Of course, one way employers can keep productivity up is to continue to allow people to work from home. But if some workers have to be in the office at least some of the time, employers can still keep their output high by providing private offices and considering compensation for the time or costs spent commuting to work.
No-meeting days
We've all been there. "This meeting could have been an email" is as much of a meme as it is a serious critique of time management. It is useful for team members to check in with each other about progress on shared efforts, and get updates on people's priorities, schedules, and availability.
To accomplish those goals without making everyone sit around a table or gather virtually on a Zoom call, researchers suggest setting up a work Slack channel with conversational prompts, set at the same time each day. In general, fewer meetings do lead to more productivity, according to Harvard Business Review research.

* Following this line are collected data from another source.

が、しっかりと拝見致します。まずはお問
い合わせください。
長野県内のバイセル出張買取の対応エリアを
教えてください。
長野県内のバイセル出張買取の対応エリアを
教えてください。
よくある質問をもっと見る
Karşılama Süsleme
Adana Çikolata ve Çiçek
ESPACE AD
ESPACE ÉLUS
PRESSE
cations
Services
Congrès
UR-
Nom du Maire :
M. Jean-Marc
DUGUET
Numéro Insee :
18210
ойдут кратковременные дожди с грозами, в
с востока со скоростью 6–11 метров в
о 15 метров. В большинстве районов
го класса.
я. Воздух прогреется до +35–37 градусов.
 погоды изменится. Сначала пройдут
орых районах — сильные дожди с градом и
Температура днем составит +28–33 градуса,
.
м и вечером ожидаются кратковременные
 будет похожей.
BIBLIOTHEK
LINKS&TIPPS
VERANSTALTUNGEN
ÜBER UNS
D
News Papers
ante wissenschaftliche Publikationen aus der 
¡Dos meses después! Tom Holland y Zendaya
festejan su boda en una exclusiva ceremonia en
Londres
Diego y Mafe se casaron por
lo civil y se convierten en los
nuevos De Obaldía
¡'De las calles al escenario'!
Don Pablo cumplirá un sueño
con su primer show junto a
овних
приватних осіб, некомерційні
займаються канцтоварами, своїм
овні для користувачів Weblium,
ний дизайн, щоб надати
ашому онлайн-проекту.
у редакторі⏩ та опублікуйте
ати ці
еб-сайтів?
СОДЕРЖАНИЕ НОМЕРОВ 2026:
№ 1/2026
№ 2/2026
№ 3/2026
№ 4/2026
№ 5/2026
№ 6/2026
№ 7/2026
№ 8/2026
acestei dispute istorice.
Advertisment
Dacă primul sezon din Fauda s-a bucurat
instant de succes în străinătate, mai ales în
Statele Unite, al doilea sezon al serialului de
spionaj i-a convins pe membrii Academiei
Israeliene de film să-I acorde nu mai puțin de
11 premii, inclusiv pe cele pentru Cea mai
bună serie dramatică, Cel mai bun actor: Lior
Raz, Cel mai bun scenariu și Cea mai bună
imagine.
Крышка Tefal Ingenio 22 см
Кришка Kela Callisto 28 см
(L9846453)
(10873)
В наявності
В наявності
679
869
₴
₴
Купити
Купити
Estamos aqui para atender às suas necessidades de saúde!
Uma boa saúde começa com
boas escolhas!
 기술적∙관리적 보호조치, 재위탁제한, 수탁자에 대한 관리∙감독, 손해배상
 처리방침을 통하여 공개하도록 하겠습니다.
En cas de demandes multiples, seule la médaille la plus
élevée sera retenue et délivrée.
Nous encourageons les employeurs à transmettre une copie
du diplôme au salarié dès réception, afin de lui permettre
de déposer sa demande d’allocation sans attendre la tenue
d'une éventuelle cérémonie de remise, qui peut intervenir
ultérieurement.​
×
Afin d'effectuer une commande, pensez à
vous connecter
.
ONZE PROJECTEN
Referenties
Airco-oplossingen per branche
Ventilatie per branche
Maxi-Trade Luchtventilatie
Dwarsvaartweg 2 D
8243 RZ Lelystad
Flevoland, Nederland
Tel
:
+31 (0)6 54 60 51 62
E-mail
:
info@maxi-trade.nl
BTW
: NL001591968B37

Another way to reduce the likelihood of meetings is to declare companywide days without meetings—not for supervisors, managers, high-level executives, or even with clients. A 2022 MIT Sloan Management Review study found that one meeting-free day a week increased productivity and helped them feel less stressed and less micromanaged.
Other benefits to no-meeting days include extended time for focusing on tasks and encouraging everyone to think more carefully about meetings so that when they do occur, they can be more "specific, efficient, and accountable," according to corporate management consultant Gordon Jenkins.